Over the past month and a half, I’ve been battling the various ghosts and demons that have apparently taken residence in the ancient server chassis that I am now using as a backend for a Steam Link. Since I doubt anyone else on the Internet is insane enough to do this, I suppose I am mostly making this post for myself to refer back to when it inevitably breaks. If, by chance, you do find this useful, then that is merely a coincidence.

Prologue

My main PC runs Ubuntu, and I have been maining Linux for over a decade now. Most of the games I play have native Linux support or at least work well in Proton. Sometimes, however, a game is more suited to sitting on the couch with a controller than sitting at my desk with a keyboard and mouse. Even in those cases, streaming to a Steam Link attached to my TV works well.

Fall Guys was one such couch game, and unfortunately it also ended my run of smooth sailing with my gaming experience on Linux. With the introduction of an anticheat in late 2020, it would no longer work under Proton. To remedy this situation, I installed Windows on another SSD and I found myself dual booting for the first time in at least eight years.

Now, to play Fall Guys, I just had to get up off the couch, walk to my office, reboot into Windows, log in, then connect to it from the Steam Link.

This was clearly too much work, so it was obviously time to exert even more effort doing something stupid to solve it.

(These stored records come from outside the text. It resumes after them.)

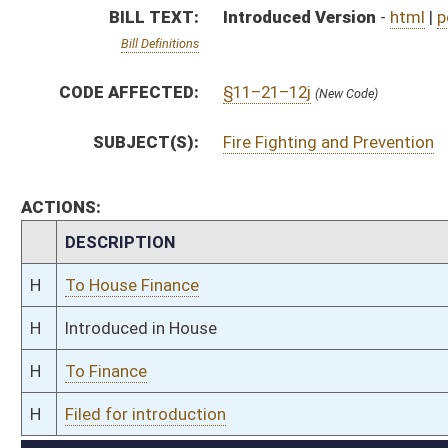
H
To Finance
H
Filed for introduction
Bill Status
Bill Tracking
Legacy WV Code
Bulletin Board
District Maps
Senate R
|
|
|
|
|
This Web site is maintained by the
West Virginia Legislature's Office of Reference & Informati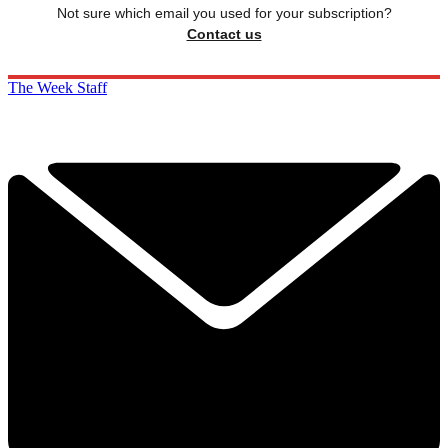
Not sure which email you used for your subscription?
Contact us
The Week Staff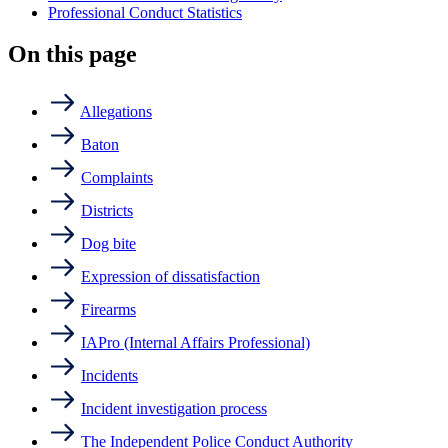
Professional Conduct Statistics
On this page
Allegations
Baton
Complaints
Districts
Dog bite
Expression of dissatisfaction
Firearms
IAPro (Internal Affairs Professional)
Incidents
Incident investigation process
The Independent Police Conduct Authority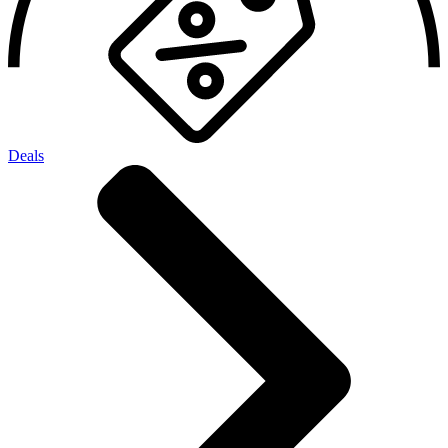
Deals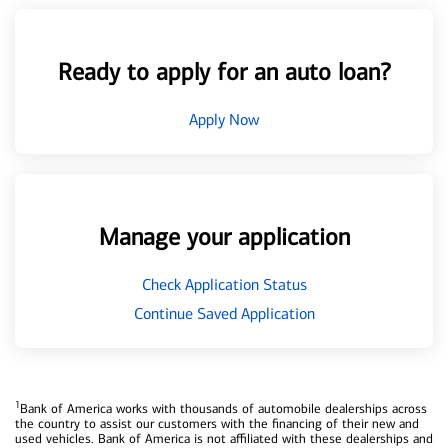
Ready to apply for an auto loan?
Apply Now
Manage your application
Check Application Status
Continue Saved Application
1
Bank of America works with thousands of automobile dealerships across
the country to assist our customers with the financing of their new and
used vehicles. Bank of America is not affiliated with these dealerships and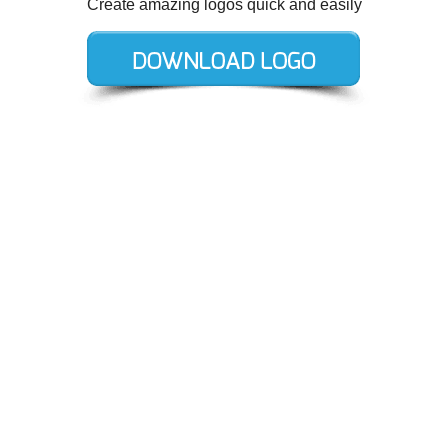
Create amazing logos quick and easily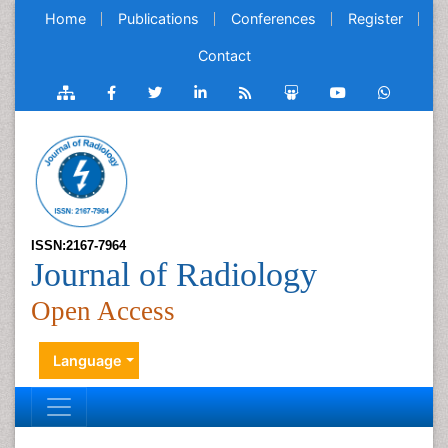
Home
Publications
Conferences
Register
Contact
ISSN:2167-7964
Journal of Radiology
Open Access
Language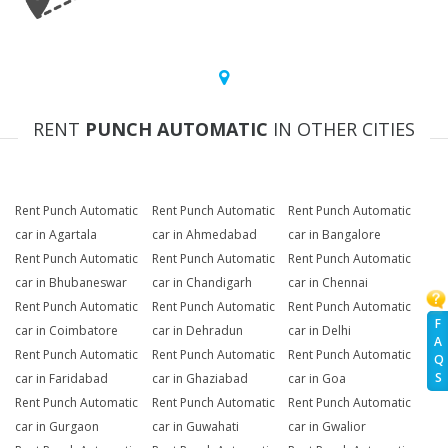
RENT
PUNCH AUTOMATIC
IN OTHER CITIES
Rent Punch Automatic
Rent Punch Automatic
Rent Punch Automatic
car in Agartala
car in Ahmedabad
car in Bangalore
Rent Punch Automatic
Rent Punch Automatic
Rent Punch Automatic
car in Bhubaneswar
car in Chandigarh
car in Chennai
Rent Punch Automatic
Rent Punch Automatic
Rent Punch Automatic
F
car in Coimbatore
car in Dehradun
car in Delhi
A
Rent Punch Automatic
Rent Punch Automatic
Rent Punch Automatic
Q
S
car in Faridabad
car in Ghaziabad
car in Goa
Rent Punch Automatic
Rent Punch Automatic
Rent Punch Automatic
car in Gurgaon
car in Guwahati
car in Gwalior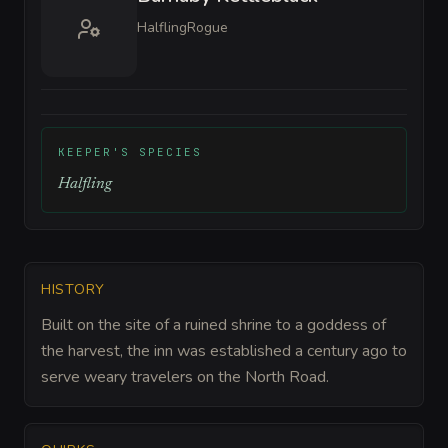
Halfling
Rogue
KEEPER'S SPECIES
Halfling
HISTORY
Built on the site of a ruined shrine to a goddess of
the harvest, the inn was established a century ago to
serve weary travelers on the North Road.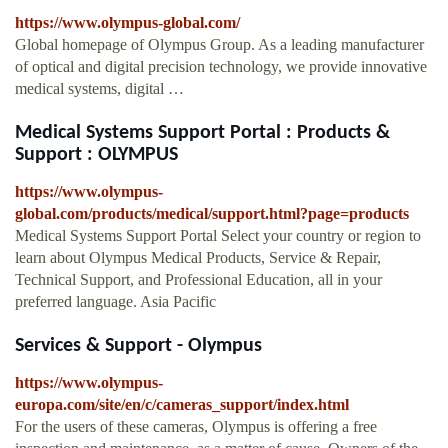
https://www.olympus-global.com/
Global homepage of Olympus Group. As a leading manufacturer
of optical and digital precision technology, we provide innovative
medical systems, digital …
Medical Systems Support Portal : Products &
Support : OLYMPUS
https://www.olympus-
global.com/products/medical/support.html?page=products
Medical Systems Support Portal Select your country or region to
learn about Olympus Medical Products, Service & Repair,
Technical Support, and Professional Education, all in your
preferred language. Asia Pacific
Services & Support - Olympus
https://www.olympus-
europa.com/site/en/c/cameras_support/index.html
For the users of these cameras, Olympus is offering a free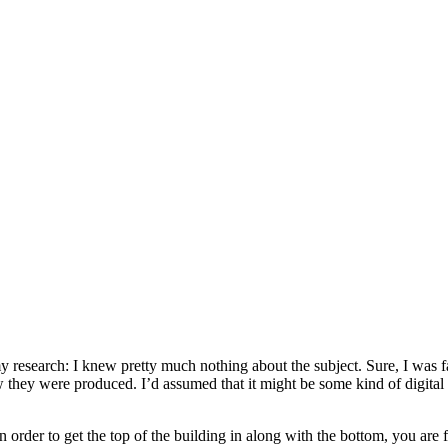
my research: I knew pretty much nothing about the subject. Sure, I was f
 they were produced. I’d assumed that it might be some kind of digital 
 in order to get the top of the building in along with the bottom, you are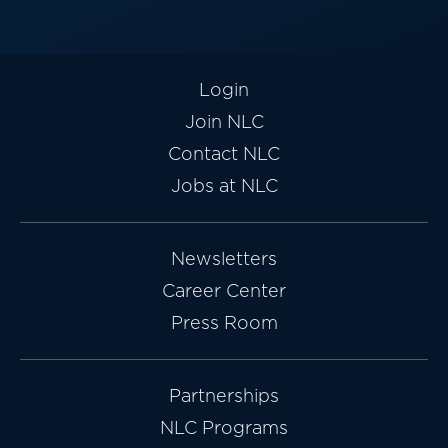
Login
Join NLC
Contact NLC
Jobs at NLC
Newsletters
Career Center
Press Room
Partnerships
NLC Programs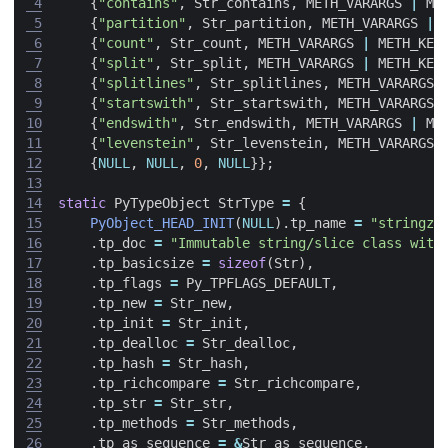
 4
{
"contains"
,
Str_contains
,
METH_VARARGS
|
ME
 5
{
"partition"
,
Str_partition
,
METH_VARARGS
|
 6
{
"count"
,
Str_count
,
METH_VARARGS
|
METH_KEY
 7
{
"split"
,
Str_split
,
METH_VARARGS
|
METH_KEY
 8
{
"splitlines"
,
Str_splitlines
,
METH_VARARGS
 9
{
"startswith"
,
Str_startswith
,
METH_VARARGS
10
{
"endswith"
,
Str_endswith
,
METH_VARARGS
|
ME
11
{
"levenstein"
,
Str_levenstein
,
METH_VARARGS
12
{
NULL
,
NULL
,
0
,
NULL
}};
13
14
static
PyTypeObject
StrType
=
{
15
PyObject_HEAD_INIT
(
NULL
).
tp_name
=
"stringzi
16
.
tp_doc
=
"Immutable string/slice class with
17
.
tp_basicsize
=
sizeof
(
Str
),
18
.
tp_flags
=
Py_TPFLAGS_DEFAULT
,
19
.
tp_new
=
Str_new
,
20
.
tp_init
=
Str_init
,
21
.
tp_dealloc
=
Str_dealloc
,
22
.
tp_hash
=
Str_hash
,
23
.
tp_richcompare
=
Str_richcompare
,
24
.
tp_str
=
Str_str
,
25
.
tp_methods
=
Str_methods
,
26
.
tp_as_sequence
=
&
Str_as_sequence
,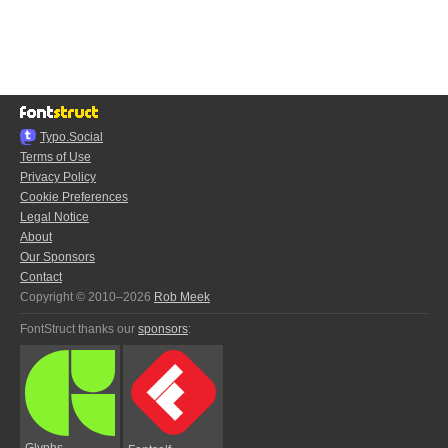
Typo.Social
Terms of Use
Privacy Policy
Cookie Preferences
Legal Notice
About
Our Sponsors
Contact
Copyright © 2010–2026
Rob Meek
FontStruct thanks our
sponsors
:
Glyphs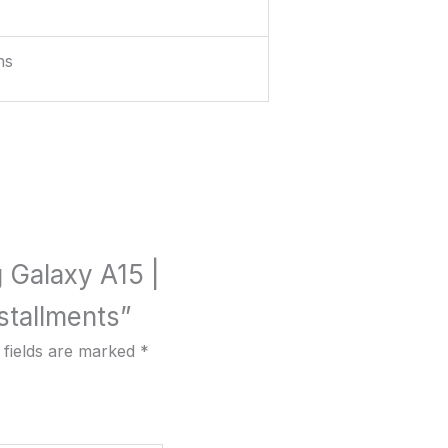
hs
g Galaxy A15 |
tallments”
 fields are marked
*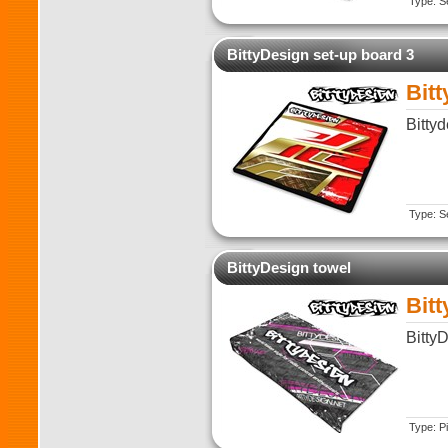
Type: Se
BittyDesign set-up board 3
Bit
Bitty
Type: Se
BittyDesign towel
Bit
Bitty
Type: Pi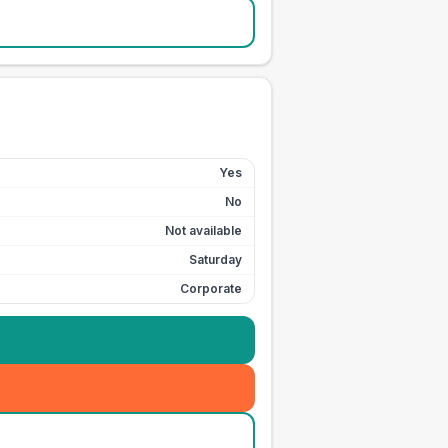
Yes
No
Not available
Saturday
Corporate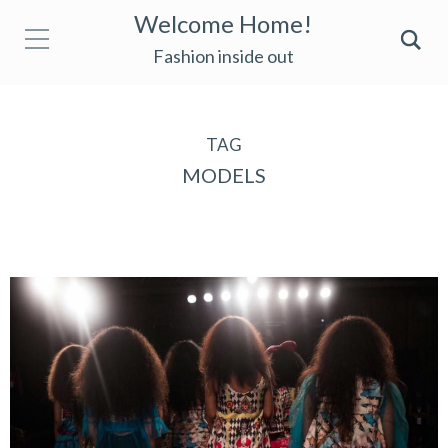
Welcome Home!
Fashion inside out
TAG
MODELS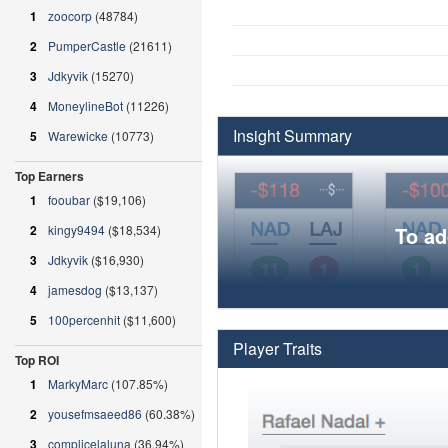
1
zoocorp
(48784)
2
PumperCastle
(21611)
3
Jdkyvik
(15270)
4
MoneylineBot
(11226)
Insight Summary
5
Warewicke
(10773)
Top Earners
1
fooubar
($19,106)
2
kingy9494
($18,534)
To ad
3
Jdkyvik
($16,930)
4
jamesdog
($13,137)
5
100percenhit
($11,600)
Player Traits
Top ROI
1
MarkyMarc
(107.85%)
2
yousefmsaeed86
(60.38%)
3
complicelaluna
(36.94%)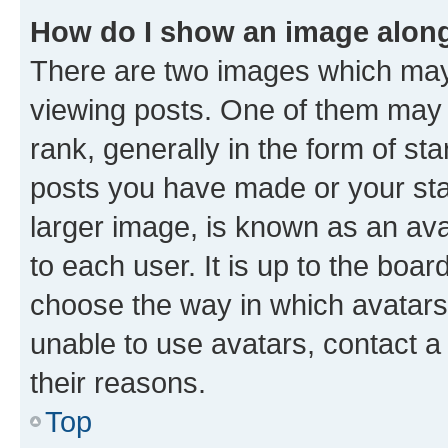
How do I show an image alon
There are two images which ma
viewing posts. One of them may 
rank, generally in the form of st
posts you have made or your stat
larger image, is known as an ava
to each user. It is up to the boa
choose the way in which avatars
unable to use avatars, contact a
their reasons.
Top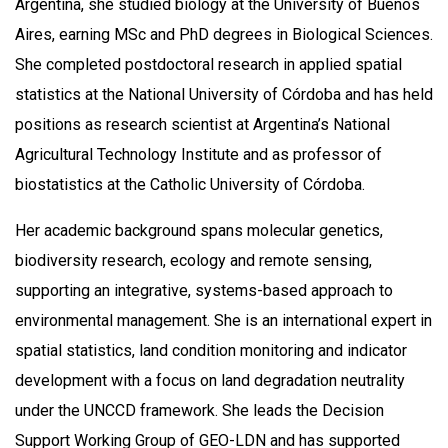
Argentina, she studied biology at the University of Buenos
Aires, earning MSc and PhD degrees in Biological Sciences.
She completed postdoctoral research in applied spatial
statistics at the National University of Córdoba and has held
positions as research scientist at Argentina’s National
Agricultural Technology Institute and as professor of
biostatistics at the Catholic University of Córdoba.
Her academic background spans molecular genetics,
biodiversity research, ecology and remote sensing,
supporting an integrative, systems-based approach to
environmental management. She is an international expert in
spatial statistics, land condition monitoring and indicator
development with a focus on land degradation neutrality
under the UNCCD framework. She leads the Decision
Support Working Group of GEO-LDN and has supported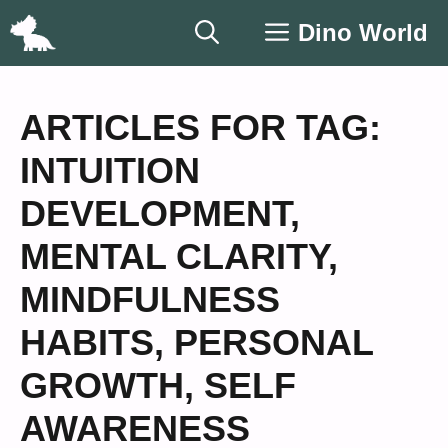
Skip
Dino World
to
content
ARTICLES FOR TAG:
INTUITION
DEVELOPMENT
,
MENTAL CLARITY
,
MINDFULNESS
HABITS
,
PERSONAL
GROWTH
,
SELF
AWARENESS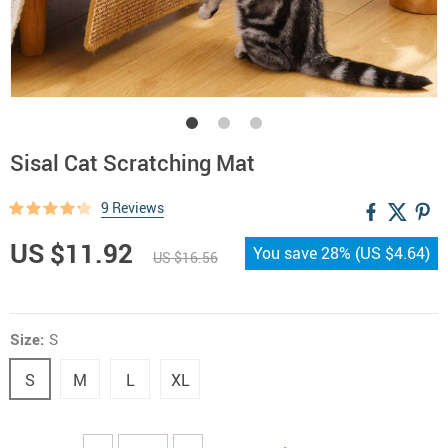
Sisal Cat Scratching Mat
9 Reviews
US $11.92
You save
28%
(
US $4.64
)
US $16.56
Size:
S
S
M
L
XL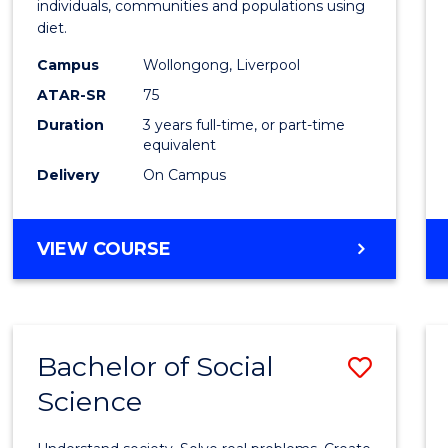
individuals, communities and populations using
E
E
E
E
Scien
diet.
"
"
"
"
to
Campus
Wollongong, Liverpool
Cours
ATAR-SR
75
Favour
Duration
3 years full-time, or part-time
equivalent
Delivery
On Campus
BACHELOR
VIEW COURSE
OF
NUTRITION
SCIENCE
Bachelor of Social
Save
Science
Bache
of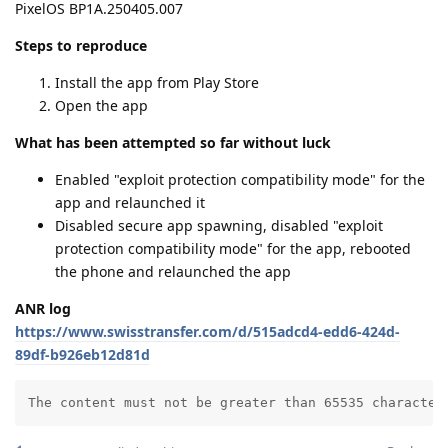
PixelOS BP1A.250405.007
Steps to reproduce
Install the app from Play Store
Open the app
What has been attempted so far without luck
Enabled "exploit protection compatibility mode" for the
app and relaunched it
Disabled secure app spawning, disabled "exploit
protection compatibility mode" for the app, rebooted
the phone and relaunched the app
ANR log
https://www.swisstransfer.com/d/515adcd4-edd6-424d-
89df-b926eb12d81d
The content must not be greater than 65535 character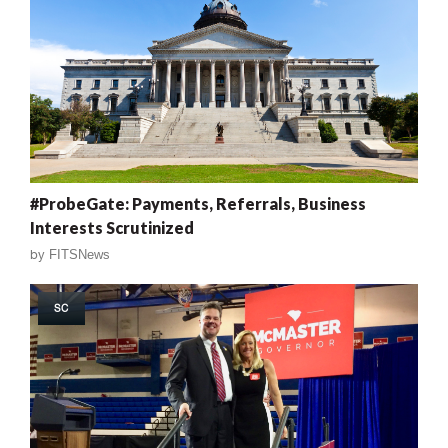
#ProbeGate: Payments, Referrals, Business
Interests Scrutinized
by
FITSNews
SC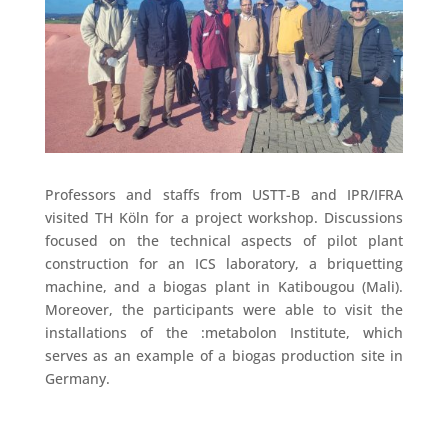
Professors and staffs from USTT-B and IPR/IFRA
visited TH Köln for a project workshop. Discussions
focused on the technical aspects of pilot plant
construction for an ICS laboratory, a briquetting
machine, and a biogas plant in Katibougou (Mali).
Moreover, the participants were able to visit the
installations of the :metabolon Institute, which
serves as an example of a biogas production site in
Germany.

Chapter 1: I buy some hardware

Should the reader of the distant future not recall, it was impossible to buy a GPU from 2020 til at least 2022. New cards were going out of stock instantly only to be slung on eBay for double the MSRP. Even old cards, which might have gone for $100 used a few years ago, now cost hundreds more. Anyway, that’s how I ended up with a Dell OEM Radeon RX 580, a card that is now approaching five years in age (I do not want to discuss how much I paid for it).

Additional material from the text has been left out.